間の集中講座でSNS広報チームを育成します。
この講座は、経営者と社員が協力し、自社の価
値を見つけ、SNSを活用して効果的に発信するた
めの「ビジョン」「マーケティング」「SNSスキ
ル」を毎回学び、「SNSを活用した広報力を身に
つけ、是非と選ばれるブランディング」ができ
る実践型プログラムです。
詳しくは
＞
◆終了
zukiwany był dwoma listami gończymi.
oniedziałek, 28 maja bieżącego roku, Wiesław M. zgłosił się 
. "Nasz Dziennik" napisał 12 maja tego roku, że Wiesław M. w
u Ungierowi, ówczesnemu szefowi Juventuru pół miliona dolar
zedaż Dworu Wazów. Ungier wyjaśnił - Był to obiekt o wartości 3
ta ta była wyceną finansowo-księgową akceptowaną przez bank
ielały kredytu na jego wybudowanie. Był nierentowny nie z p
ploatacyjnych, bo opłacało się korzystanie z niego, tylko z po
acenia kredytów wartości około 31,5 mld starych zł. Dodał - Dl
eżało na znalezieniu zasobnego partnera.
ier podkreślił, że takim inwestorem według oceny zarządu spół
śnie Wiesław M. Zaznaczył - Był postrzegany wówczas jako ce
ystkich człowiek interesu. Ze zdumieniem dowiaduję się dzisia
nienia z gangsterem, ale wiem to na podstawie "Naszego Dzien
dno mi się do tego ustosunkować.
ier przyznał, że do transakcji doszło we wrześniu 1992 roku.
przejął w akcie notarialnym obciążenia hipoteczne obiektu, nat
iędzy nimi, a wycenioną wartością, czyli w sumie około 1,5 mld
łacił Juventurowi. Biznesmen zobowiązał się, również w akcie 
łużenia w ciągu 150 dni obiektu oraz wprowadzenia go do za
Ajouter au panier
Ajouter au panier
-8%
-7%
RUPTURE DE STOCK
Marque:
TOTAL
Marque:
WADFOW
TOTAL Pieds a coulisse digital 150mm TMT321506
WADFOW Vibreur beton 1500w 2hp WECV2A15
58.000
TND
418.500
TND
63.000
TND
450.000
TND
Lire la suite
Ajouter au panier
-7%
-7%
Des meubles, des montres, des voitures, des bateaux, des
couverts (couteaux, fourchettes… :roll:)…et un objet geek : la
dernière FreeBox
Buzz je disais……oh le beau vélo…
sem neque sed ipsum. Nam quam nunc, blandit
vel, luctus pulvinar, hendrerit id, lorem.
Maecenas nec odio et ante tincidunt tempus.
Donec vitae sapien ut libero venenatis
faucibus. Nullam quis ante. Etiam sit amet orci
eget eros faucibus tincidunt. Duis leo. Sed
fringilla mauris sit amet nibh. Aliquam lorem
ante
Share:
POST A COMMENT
● ● ●
AIM OF THE TASK: Extract all the material, leaving every line as it is.

ANSWER TO THIS TASK:
間の集中講座でSNS広報チームを育成します。
この講座は、経営者と社員が協力し、自社の価
値を見つけ、SNSを活用して効果的に発信するた
めの「ビジョン」「マーケティング」「SNSスキ
ル」を毎回学び、「SNSを活用した広報力を身に
つけ、是非と選ばれるブランディング」ができ
る実践型プログラムです。
詳しくは
＞
◆終了
zukiwany był dwoma listami gończymi.
oniedziałek, 28 maja bieżącego roku, Wiesław M. zgłosił się 
. "Nasz Dziennik" napisał 12 maja tego roku, że Wiesław M. w
u Ungierowi, ówczesnemu szefowi Juventuru pół miliona dolar
zedaż Dworu Wazów. Ungier wyjaśnił - Był to obiekt o wartości 3
ta ta była wyceną finansowo-księgową akceptowaną przez bank
ielały kredytu na jego wybudowanie. Był nierentowny nie z p
ploatacyjnych, bo opłacało się korzystanie z niego, tylko z po
acenia kredytów wartości około 31,5 mld starych zł. Dodał - Dl
eżało na znalezieniu zasobnego partnera.
ier podkreślił, że takim inwestorem według oceny zarządu spół
śnie Wiesław M. Zaznaczył - Był postrzegany wówczas jako ce
ystkich człowiek interesu. Ze zdumieniem dowiaduję się dzisia
nienia z gangsterem, ale wiem to na podstawie "Naszego Dzien
dno mi się do tego ustosunkować.
ier przyznał, że do transakcji doszło we wrześniu 1992 roku.
przejął w akcie notarialnym obciążenia hipoteczne obiektu, nat
iędzy nimi, a wycenioną wartością, czyli w sumie około 1,5 mld
łacił Juventurowi. Biznesmen zobowiązał się, również w akcie 
łużenia w ciągu 150 dni obiektu oraz wprowadzenia go do za
Ajouter au panier
Ajouter au panier
-8%
-7%
RUPTURE DE STOCK
Marque:
TOTAL
Marque:
WADFOW
TOTAL Pieds a coulisse digital 150mm TMT321506
WADFOW Vibreur beton 1500w 2hp WECV2A15
58.000
TND
418.500
TND
63.000
TND
450.000
TND
Lire la suite
Ajouter au panier
-7%
-7%
Des meubles, des montres, des voitures, des bateaux, des
couverts (couteaux, fourchettes… :roll:)…et un objet geek : la
dernière FreeBox
Buzz je disais……oh le beau vélo…
sem neque sed ipsum. Nam quam nunc, blandit
vel, luctus pulvinar, hendrerit id, lorem.
Maecenas nec odio et ante tincidunt tempus.
Donec vitae sapien ut libero venenatis
faucibus. Nullam quis ante. Etiam sit amet orci
eget eros faucibus tincidunt. Duis leo. Sed
fringilla mauris sit amet nibh. Aliquam lorem
ante
Share:
POST A COMMENT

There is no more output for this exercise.